The prime minister's claim that he thought the garden drinks in May 2020 was a work event was greeted with derision from the opposition benches in the House of Commons, with Sir Keir Starmer branding it “ridiculous” and calling on Mr Johnson to resign. The chair of the Commons Standards Committee, Chris Bryant, accused the PM of treating voters as “stupid".
The Labour leader's demand was echoed by Scottish Conservative leader Douglas Ross, who led a phalanx of at least 14 Holyrood Tories calling on Mr Johnson to go.
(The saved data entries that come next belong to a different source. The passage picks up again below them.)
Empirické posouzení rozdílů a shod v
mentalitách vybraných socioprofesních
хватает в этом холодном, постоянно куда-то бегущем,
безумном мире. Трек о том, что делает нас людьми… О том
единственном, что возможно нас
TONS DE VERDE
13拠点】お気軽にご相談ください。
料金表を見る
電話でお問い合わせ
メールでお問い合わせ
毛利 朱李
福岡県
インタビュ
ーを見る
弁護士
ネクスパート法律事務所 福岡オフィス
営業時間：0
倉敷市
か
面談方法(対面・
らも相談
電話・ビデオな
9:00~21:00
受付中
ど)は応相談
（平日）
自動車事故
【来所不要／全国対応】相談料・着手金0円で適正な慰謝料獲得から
And there were calls for his resignation from senior Tory backbencher William Wragg as well as vocal Johnson critic Sir Roger Gale, who described the PM as a “dead man walking” politically.
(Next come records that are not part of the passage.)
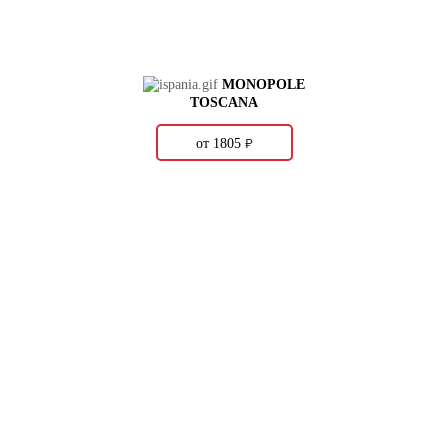
MONOPOLE
TOSCANA
о
от 1805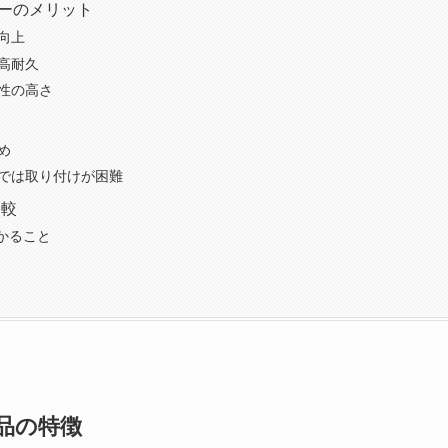
カーのメリット
の向上
・高耐久
ン性の高さ
め
種では取り付けが困難
比較
かること
品の特徴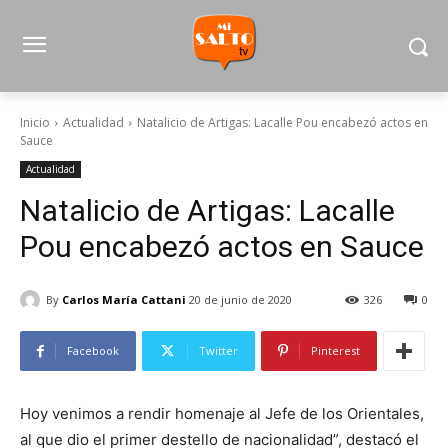
Inicio
Actualidad
Natalicio de Artigas: Lacalle Pou encabezó actos en
Sauce
Actualidad
Natalicio de Artigas: Lacalle
Pou encabezó actos en Sauce
By
Carlos María Cattani
20 de junio de 2020
326
0
Facebook
Twitter
Pinterest
Hoy venimos a rendir homenaje al Jefe de los Orientales,
al que dio el primer destello de nacionalidad”, destacó el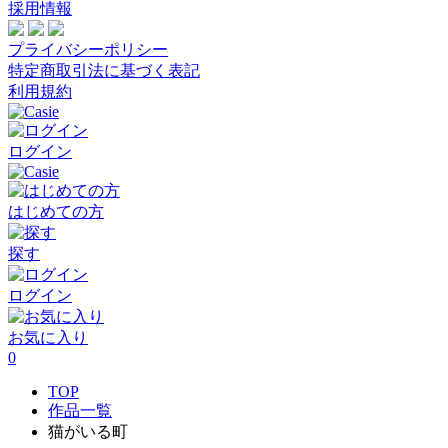
採用情報
プライバシーポリシー
特定商取引法に基づく表記
利用規約
ログイン
はじめての方
探す
ログイン
お気に入り
0
TOP
作品一覧
猫がいる町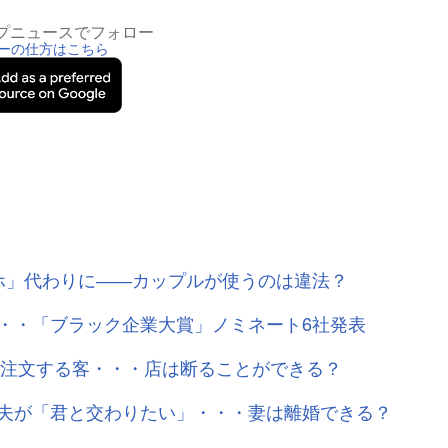
トップニュースでフォロー
ーの仕方はこちら
ホ」代わりに――カップルが使うのは違法？
・・「ブラック企業大賞」ノミネート6社発表
け注文する客・・・店は断ることができる？
夫が「君と交わりたい」・・・妻は離婚できる？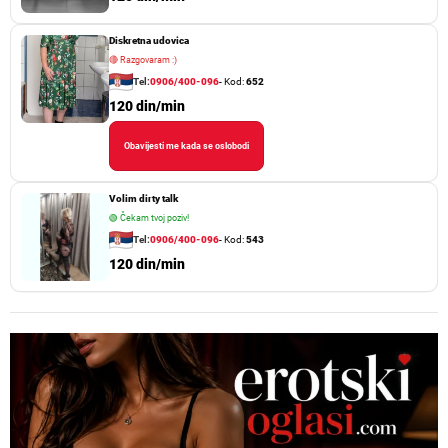
Diskretna udovica
🔴
Razgovaram :)
Tel:
0906/400-096
- Kod:
652
120 din/min
Obavijesti me kada se oslobodi
Volim dirty talk
🟢
Čekam tvoj poziv!
Tel:
0906/400-096
- Kod:
543
120 din/min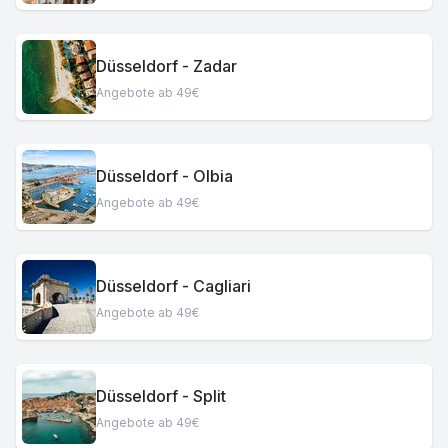
Düsseldorf - Zadar
Angebote ab 49€
Düsseldorf - Olbia
Angebote ab 49€
Düsseldorf - Cagliari
Angebote ab 49€
Düsseldorf - Split
Angebote ab 49€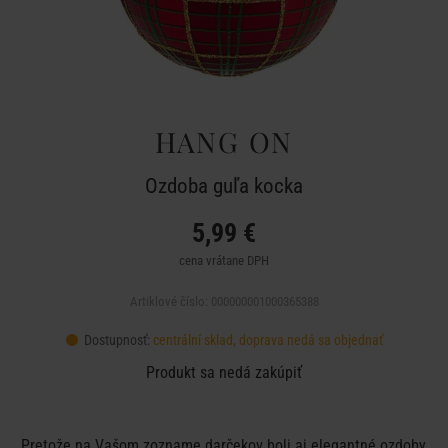
HANG ON
Ozdoba guľa kocka
5,99 €
cena vrátane DPH
Artiklové číslo: 000000001000365388
Dostupnosť:
centrální sklad, doprava nedá sa objednať
Produkt sa nedá zakúpiť
Pretože na Vašom zozname darčekov boli aj elegantné ozdoby,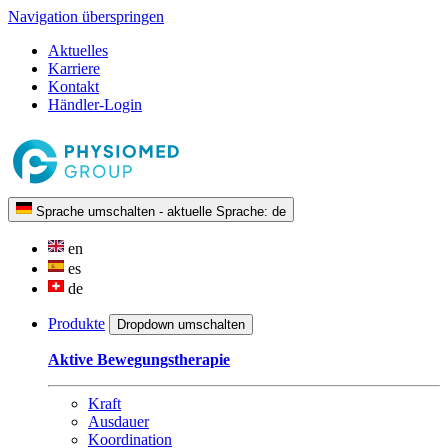
Navigation überspringen
Aktuelles
Karriere
Kontakt
Händler-Login
Sprache umschalten - aktuelle Sprache:
de
en
es
de
Produkte
Dropdown umschalten
Aktive Bewegungstherapie
Kraft
Ausdauer
Koordination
One former minister told The Independent that MPs “in double figures” had submitted letters of no confidence in the prime minister to the chair of the backbench 1922 Committee, Sir Graham Brady - with some letters going in after the PM's dramatic apology in the House of Commons.
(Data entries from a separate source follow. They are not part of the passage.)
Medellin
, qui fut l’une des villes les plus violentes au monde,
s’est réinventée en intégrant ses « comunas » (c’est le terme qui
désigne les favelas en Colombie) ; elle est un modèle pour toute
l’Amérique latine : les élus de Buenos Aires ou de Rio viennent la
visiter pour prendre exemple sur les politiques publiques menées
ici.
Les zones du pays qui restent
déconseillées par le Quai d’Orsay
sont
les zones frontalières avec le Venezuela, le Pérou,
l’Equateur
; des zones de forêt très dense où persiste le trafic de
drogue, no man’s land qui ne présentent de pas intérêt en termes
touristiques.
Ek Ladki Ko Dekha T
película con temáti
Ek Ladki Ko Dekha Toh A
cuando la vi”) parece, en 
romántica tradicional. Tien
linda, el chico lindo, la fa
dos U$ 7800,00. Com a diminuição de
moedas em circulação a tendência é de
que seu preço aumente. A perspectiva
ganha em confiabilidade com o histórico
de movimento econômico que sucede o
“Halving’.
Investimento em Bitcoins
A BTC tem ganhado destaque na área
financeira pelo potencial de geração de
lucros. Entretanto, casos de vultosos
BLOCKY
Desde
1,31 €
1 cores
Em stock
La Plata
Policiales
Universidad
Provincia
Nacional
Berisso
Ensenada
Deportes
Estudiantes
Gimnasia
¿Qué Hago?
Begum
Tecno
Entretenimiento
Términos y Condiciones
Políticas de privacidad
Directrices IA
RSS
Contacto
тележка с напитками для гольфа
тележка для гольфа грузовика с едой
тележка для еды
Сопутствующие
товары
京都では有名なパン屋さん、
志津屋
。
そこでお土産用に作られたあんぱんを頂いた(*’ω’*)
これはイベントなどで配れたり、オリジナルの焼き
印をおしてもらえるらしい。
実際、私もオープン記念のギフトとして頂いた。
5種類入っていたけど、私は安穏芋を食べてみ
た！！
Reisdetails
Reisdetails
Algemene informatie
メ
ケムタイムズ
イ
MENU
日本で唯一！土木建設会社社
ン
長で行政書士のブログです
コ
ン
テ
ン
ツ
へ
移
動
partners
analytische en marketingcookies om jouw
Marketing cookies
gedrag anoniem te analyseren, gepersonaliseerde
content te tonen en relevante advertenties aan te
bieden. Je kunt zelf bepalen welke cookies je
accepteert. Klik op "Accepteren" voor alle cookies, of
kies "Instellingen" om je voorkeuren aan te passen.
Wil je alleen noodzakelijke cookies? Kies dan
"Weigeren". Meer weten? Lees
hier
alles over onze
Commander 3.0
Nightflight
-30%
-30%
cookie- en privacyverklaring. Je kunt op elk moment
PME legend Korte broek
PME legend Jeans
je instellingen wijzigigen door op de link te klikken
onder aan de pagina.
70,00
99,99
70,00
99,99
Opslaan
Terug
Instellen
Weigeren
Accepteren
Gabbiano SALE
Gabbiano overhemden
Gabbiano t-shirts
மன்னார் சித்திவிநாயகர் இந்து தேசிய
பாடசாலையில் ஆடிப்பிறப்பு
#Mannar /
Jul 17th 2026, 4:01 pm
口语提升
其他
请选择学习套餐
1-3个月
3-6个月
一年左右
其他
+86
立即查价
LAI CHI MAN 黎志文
But with 54 letters needed to trigger a confidence vote, many Tories said Mr Johnson had succeeded in “buying time” until the release of a report by Whitehall mandarin Sue Gray into the string of alleged parties at No 10. Several said that a negative verdict in the Gray report, expected as early as next week, could spell the end for Mr Johnson.
Former minister Dan Poulter told The Independent: "Should the PM be found to have actively misled parliament or if he faces criminal sanction or both then his position would be untenable.”